Published:

The theory of why-questions; fidelity versus accuracy; trees and programs as RL policies; partially-interpretable hybrids.

## 📝 Papers

### Alvarez-Melis, David, Hal Daumé III, Jennifer Wortman Vaughan, and Hanna Wallach. “Weight of Evidence as a Basis for Human-Oriented Explanations.” ArXiv:1910.13503 [Cs, Stat], October 29, 2019.

Machine explanations omit several properties that philosophers have claimed are so essential to human explanation. Explanations should:

1. be contrastive: explain why the output $y$ is produced instead of an alternative $y’$ rather than merely in absolute terms.
2. be modular and compositional: the ordering of explanantia (attributes that can be included in the explanation) should not affect the result.
3. not confound base rates with the influence of the specific input.
4. be exhaustive: explain with respect to every possible alternative $y’$.
5. be minimal: all things being equal, the simpler of two explanations should be preferred, and if omission of some details improves intelligibility, then this should be done.

The weight of evidence (WoE) for a hypothesis $h$ in the presence of evidence $e$ and background information $c$ is defined as

$\text{woe}(h:e\vert c)=\log\frac{P(e\vert h,c)}{P(e\vert\neg h,c)}$

In general, if $\text{woe}(h:e\vert c)>0$ then $h$ is more likely under $e$ than marginally, i.e. the evidence speaks in favour of it. We can also calculate the WoE for $h$ in contrast to a specific alternative $h’$ as follows:

$\text{woe}(h/h':e)=\text{woe}(h:e\vert h\lor h')=\log\frac{P(e\vert h,h\lor h')}{P(e\vert h',h\lor h')}$

Note how this definition already satisfies the first three desiderata. It is contrastive (1), normalised by base rates since it is conditioned on $h\wedge h’$ (3), and can also be shown to be compositional (2) in that

$\text{woe}\left(h / h^{\prime}: e_{1} \wedge e_{2} \wedge \cdots \wedge e_{n}\right)=\sum_{i=1}^{n} \log \frac{P\left(e_{i} \vert e_{i-1}, \ldots, e_{1}, h\right)}{P\left(e_{i} \vert e_{i-1}, \ldots, e_{1}, h^{\prime}\right)}$

In regression and classification, the obvious choice of hypothesis class is that of model outputs. The choice of explanantia is restricted here to subsets of the raw input features $x$, but could be extended in future to higher-level representations of the input or properties of the model itself. The explanation process consists of computing the individual WoE for each attribute $e_i$ (enabled by decomposability). A selection of the only most positively-contributing attributes are identified and presented to the explainee, thereby satisfying the desideratum of minimality (5).

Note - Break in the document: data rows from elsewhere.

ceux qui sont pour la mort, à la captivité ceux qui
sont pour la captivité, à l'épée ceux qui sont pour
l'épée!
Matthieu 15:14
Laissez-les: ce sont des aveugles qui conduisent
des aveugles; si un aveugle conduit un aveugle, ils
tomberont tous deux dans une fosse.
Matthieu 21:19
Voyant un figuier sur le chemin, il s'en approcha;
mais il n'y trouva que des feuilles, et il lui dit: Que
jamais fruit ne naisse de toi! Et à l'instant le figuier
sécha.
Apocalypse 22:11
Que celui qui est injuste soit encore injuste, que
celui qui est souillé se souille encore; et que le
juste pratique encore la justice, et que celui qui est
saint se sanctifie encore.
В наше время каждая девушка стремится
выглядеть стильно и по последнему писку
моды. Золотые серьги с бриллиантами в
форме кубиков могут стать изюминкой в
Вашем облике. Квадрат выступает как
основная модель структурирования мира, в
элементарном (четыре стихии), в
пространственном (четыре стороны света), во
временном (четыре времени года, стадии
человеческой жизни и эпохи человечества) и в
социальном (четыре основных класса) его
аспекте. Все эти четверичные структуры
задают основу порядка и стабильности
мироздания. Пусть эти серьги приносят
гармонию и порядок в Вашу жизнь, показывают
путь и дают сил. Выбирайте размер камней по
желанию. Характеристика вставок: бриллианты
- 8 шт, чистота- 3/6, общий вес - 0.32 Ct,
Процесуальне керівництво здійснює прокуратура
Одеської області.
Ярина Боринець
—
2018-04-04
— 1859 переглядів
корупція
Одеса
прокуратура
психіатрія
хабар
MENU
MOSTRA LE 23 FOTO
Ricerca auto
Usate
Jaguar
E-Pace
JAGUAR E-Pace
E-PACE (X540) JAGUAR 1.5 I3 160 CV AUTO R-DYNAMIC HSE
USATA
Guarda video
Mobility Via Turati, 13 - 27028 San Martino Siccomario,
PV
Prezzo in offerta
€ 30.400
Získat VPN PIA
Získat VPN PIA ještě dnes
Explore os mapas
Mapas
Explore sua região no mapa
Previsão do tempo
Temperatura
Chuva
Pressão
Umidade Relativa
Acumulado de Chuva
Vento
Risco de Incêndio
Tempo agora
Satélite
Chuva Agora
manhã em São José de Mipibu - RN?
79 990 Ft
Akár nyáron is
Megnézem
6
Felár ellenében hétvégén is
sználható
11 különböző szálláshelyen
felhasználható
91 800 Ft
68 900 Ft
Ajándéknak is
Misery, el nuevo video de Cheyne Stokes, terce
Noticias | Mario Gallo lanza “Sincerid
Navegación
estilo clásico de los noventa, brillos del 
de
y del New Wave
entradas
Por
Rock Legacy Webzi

Where the number of possible outputs is large or continuous, it does not seem particularly meaningful for $h$ to be the actual prediction, and $h’$ to be the union of all other possibilities. In order to satisfy the desideratum of exhaustiveness (4), it is suggested that we cast explanation in this context as a sequential process, whereby a subset of the possible outcomes is expounded away in each step. For example, we might first explain why it’s an animal not a plant, then why it’s a bird not a reptile, then why it’s a starling not a crow.

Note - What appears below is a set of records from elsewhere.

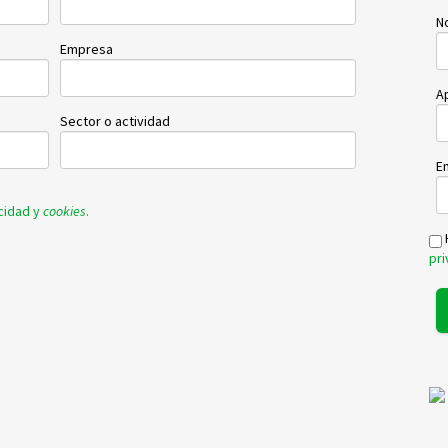
N
Empresa
Ap
Sector o actividad
Em
acidad y
cookies
.
pr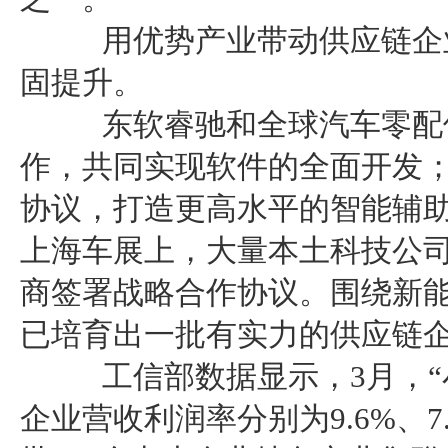
用优势产业带动供应链企业
固提升。
东软睿驰和全球汽车零配件
作，共同实现软件的全面开发
协议，打造更高水平的智能辅
上海车展上，大量本土科技公
商签署战略合作协议。围绕新
已培育出一批有实力的供应链
工信部数据显示，3月，“
企业营收利润率分别为9.6%、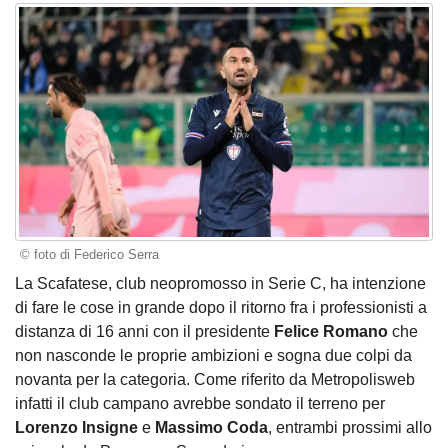
© foto di Federico Serra
La Scafatese, club neopromosso in Serie C, ha intenzione
di fare le cose in grande dopo il ritorno fra i professionisti a
distanza di 16 anni con il presidente
Felice Romano
che
non nasconde le proprie ambizioni e sogna due colpi da
novanta per la categoria. Come riferito da Metropolisweb
infatti il club campano avrebbe sondato il terreno per
Lorenzo Insigne
e
Massimo Coda
, entrambi prossimi allo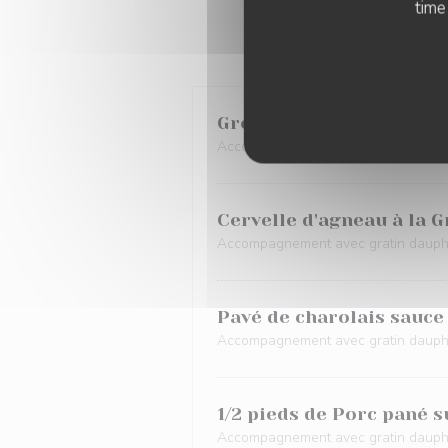
time
Grenouille persillées 2
Accompagnement avec gratin dauph
Cervelle d'agneau à la 
Accompagnement avec gratin dauph
Pavé de charolais sauce
Accompagnement avec gratin dauph
1/2 pieds de Porc pané su
Accompagnement avec gratin dauph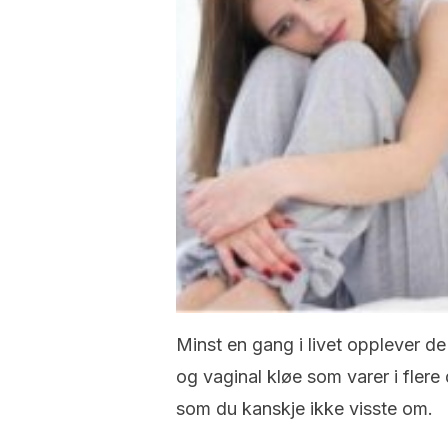
Minst en gang i livet opplever de
og vaginal kløe som varer i flere 
som du kanskje ikke visste om.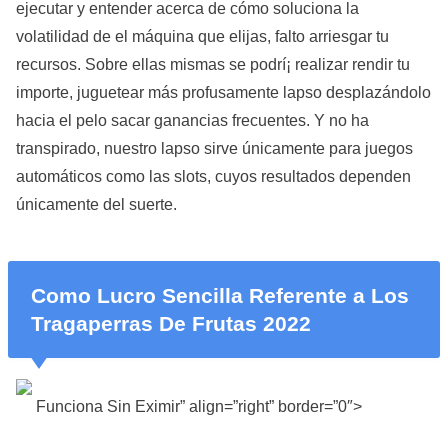
ejecutar y entender acerca de cómo soluciona la
volatilidad de el máquina que elijas, falto arriesgar tu
recursos. Sobre ellas mismas se podrí¡ realizar rendir tu
importe, juguetear más profusamente lapso desplazándolo
hacia el pelo sacar ganancias frecuentes. Y no ha
transpirado, nuestro lapso sirve únicamente para juegos
automáticos como las slots, cuyos resultados dependen
únicamente del suerte.
Como Lucro Sencilla Referente a Los
Tragaperras De Frutas 2022
Funciona Sin Eximir” align=”right” border=”0″>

### Johansson, Ulf, Cecilia Sönströd, and Tuve Löfström. “Oracle Coached Decision Trees and Lists.” In Advances in Intelligent Data Analysis IX, edited by Paul R. Cohen, Niall M. Adams, and Michael R. Berthold, 6065:67–78. Berlin, Heidelberg: Springer Berlin Heidelberg, 2010.

The idea here is to build an opaque model called an oracle, then use this to make predictions for unlabeled ‘production’ data (which is seen as more easily accessible). Both the original training data and the oracle-labeled production data, are in turn used to train a transparent model. This method improves predictive performance compared to standard model induction using training data alone.

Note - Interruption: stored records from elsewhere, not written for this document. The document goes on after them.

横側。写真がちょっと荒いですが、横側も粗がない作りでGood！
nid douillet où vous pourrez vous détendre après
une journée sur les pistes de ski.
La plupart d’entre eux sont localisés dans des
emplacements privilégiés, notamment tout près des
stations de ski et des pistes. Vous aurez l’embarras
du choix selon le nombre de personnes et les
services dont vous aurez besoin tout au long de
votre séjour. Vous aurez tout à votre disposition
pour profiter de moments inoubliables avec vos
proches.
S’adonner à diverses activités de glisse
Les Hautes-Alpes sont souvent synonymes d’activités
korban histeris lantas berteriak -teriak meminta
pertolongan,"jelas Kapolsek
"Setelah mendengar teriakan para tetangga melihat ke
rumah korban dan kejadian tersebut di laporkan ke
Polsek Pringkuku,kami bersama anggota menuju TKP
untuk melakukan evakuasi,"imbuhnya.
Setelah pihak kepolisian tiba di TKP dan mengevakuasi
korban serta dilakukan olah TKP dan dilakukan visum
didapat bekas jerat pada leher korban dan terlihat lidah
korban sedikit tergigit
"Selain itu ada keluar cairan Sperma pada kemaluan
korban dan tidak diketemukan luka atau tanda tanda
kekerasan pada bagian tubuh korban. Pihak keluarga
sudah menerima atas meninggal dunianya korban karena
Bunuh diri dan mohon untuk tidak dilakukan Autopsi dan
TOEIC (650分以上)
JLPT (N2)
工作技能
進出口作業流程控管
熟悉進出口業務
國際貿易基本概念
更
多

### Roth, Aaron M., Nicholay Topin, Pooyan Jamshidi, and Manuela Veloso. “Conservative Q-Improvement: Reinforcement Learning for an Interpretable Decision-Tree Policy.” ArXiv:1907.01180 [Cs], July 2, 2019.

Rather than training a decision tree to explain a black box model, the aim here is to use the tree itself as an interpretable policy for an RL agent. The proposed algorithm is called conservative Q-improvement (CQI).

Leaf nodes of the tree represent states. The tree is initialised as a single leaf node, and splits are added when the expected return of the new policy would increase by an amount exceeding a threshold. The threshold is gradually decremented during training, but is reset after each split (this enforces conservative splitting). Note that the method is strictly additive: no mechanism is included for removing splits. This could be a promising direction for future work.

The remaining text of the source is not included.